DISCLAIMER: o texto a seguir trata apenas da opinião do autor e não necessariamente reflete a opinião institucional da Nomos Investimentos ou do TradeNews.
Em pouco mais de um mês de governo, temos visto um fenômeno estranho: um democrata contra as instituições (democráticas). Creio que um democrata em posição de poder ser contra instituições é algo, no mínimo, perturbador.

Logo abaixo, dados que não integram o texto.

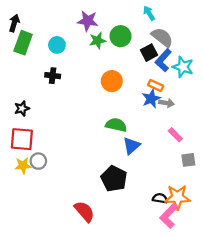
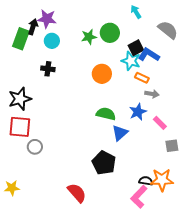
purple star: (88, 21) -> (47, 19), moved
black arrow: (14, 23) -> (33, 27), moved
gray semicircle: (162, 37) -> (168, 30), moved
blue L-shape: (163, 60) -> (149, 55), turned 80
cyan star: (183, 67) -> (131, 61), moved
blue star: (151, 99) -> (138, 112), moved
black star: (22, 108) -> (20, 99), size x1.6
yellow star: (23, 165) -> (12, 188), moved
pink L-shape: (169, 216) -> (139, 197), moved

Relembrando Winston Churchill, “a democracia é a pior forma de governo, à exceção de todas as demais”. A ironia na frase é seu ponto alto desqualificando as formas de autocracia existentes. Sabemos que a democracia tem seus defeitos, mas mesmo com eles, é a melhor forma de governo que já inventaram. E democracia pressupõe, no século XXI, duas coisas antes de todo o resto: (i) representação política e (ii) instituições que garantam o bom funcionamento do Estado Democrático de Direito.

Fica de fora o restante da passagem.